◆ **EXERCISE AIM**
Whenever a line in the data holds the string "dolarů", copy that line.

Page images and extracted text
----------

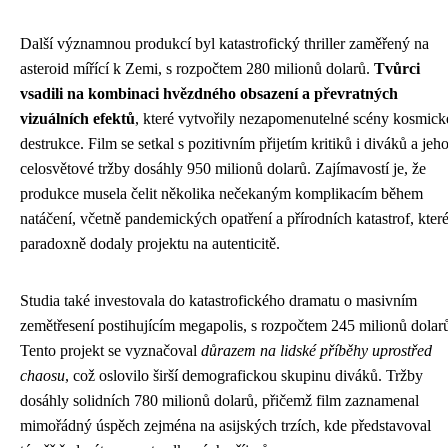
Další významnou produkcí byl katastrofický thriller zaměřený na
asteroid mířící k Zemi, s rozpočtem 280 milionů dolarů.
Tvůrci
vsadili na kombinaci hvězdného obsazení a převratných
vizuálních efektů
, které vytvořily nezapomenutelné scény kosmick
destrukce. Film se setkal s pozitivním přijetím kritiků i diváků a jeh
celosvětové tržby dosáhly 950 milionů dolarů. Zajímavostí je, že
produkce musela čelit několika nečekaným komplikacím během
natáčení, včetně pandemických opatření a přírodních katastrof, kter
paradoxně dodaly projektu na autenticitě.
Studia také investovala do katastrofického dramatu o masivním
zemětřesení postihujícím megapolis, s rozpočtem 245 milionů dolar
Tento projekt se vyznačoval
důrazem na lidské příběhy uprostřed
chaosu
, což oslovilo širší demografickou skupinu diváků. Tržby
dosáhly solidních 780 milionů dolarů, přičemž film zaznamenal
mimořádný úspěch zejména na asijských trzích, kde představoval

----------

◆ **EXPECTED ANSWER**
asteroid mířící k Zemi, s rozpočtem 280 milionů dolarů.
celosvětové tržby dosáhly 950 milionů dolarů. Zajímavostí je, že
dosáhly solidních 780 milionů dolarů, přičemž film zaznamenal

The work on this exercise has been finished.